__What is being asked__: Among the lines below, tally those that hold "Hull". Return the number and nothing more.

[Exercise data — start]

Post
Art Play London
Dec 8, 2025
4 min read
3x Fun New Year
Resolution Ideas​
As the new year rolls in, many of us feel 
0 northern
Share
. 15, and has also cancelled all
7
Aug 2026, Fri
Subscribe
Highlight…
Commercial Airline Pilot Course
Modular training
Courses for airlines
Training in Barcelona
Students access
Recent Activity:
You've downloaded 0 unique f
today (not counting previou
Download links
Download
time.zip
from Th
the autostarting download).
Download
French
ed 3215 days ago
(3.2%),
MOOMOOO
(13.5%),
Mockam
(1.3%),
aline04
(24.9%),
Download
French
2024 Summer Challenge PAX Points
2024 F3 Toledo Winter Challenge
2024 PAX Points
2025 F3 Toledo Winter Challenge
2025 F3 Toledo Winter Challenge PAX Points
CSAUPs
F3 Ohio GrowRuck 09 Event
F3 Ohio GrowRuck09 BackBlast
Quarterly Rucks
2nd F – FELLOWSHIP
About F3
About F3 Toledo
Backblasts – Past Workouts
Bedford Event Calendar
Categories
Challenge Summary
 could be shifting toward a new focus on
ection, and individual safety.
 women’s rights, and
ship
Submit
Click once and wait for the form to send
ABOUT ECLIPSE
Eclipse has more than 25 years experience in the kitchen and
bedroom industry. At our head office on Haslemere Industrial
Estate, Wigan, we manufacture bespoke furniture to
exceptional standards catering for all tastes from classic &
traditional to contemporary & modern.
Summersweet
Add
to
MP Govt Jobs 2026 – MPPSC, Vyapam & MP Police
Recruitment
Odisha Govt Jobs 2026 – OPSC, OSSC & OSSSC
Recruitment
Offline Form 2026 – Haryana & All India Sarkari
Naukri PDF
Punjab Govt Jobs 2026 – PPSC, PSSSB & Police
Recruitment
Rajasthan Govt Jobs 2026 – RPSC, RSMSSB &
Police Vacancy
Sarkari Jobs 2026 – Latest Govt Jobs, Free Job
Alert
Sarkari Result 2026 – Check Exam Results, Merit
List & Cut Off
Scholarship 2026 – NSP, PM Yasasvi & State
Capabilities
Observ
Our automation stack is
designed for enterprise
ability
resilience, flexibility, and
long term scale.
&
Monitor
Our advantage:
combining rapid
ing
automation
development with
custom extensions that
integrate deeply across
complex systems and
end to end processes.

[Exercise data — finish]
[Exercise data — start]

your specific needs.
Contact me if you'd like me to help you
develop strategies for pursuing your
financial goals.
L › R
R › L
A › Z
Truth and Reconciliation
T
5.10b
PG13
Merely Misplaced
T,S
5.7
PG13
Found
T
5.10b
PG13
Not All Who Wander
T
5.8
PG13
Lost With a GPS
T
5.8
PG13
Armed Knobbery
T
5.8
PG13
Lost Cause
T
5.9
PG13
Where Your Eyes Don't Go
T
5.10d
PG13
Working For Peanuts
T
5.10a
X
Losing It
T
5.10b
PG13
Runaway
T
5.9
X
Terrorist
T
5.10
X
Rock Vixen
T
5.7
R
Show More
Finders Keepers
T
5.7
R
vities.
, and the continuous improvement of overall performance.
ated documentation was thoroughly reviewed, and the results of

[Exercise data — finish]
[Exercise data — start]

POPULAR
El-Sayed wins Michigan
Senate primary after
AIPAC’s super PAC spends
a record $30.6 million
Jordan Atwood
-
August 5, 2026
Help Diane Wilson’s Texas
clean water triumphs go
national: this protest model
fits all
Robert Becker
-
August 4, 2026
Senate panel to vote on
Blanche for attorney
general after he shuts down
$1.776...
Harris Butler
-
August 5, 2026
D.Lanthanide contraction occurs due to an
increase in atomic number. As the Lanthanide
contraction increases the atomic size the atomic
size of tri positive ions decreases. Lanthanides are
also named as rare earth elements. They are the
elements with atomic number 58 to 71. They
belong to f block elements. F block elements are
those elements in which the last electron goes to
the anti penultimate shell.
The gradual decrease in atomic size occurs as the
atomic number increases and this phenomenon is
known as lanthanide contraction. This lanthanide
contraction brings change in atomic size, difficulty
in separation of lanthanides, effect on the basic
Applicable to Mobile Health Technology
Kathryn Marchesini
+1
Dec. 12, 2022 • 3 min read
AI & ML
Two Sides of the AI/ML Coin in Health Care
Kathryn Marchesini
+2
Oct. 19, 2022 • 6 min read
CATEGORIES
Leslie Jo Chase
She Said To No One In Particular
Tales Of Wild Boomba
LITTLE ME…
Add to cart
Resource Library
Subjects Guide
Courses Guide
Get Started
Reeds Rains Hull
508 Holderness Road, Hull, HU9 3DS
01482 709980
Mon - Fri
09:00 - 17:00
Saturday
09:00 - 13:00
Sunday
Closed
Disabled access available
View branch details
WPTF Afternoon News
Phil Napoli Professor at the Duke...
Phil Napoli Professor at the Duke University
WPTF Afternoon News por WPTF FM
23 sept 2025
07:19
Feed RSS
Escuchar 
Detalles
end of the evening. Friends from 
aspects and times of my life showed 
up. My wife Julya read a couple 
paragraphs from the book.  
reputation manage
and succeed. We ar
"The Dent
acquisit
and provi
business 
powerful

[Exercise data — finish]

__Exercise output__: 2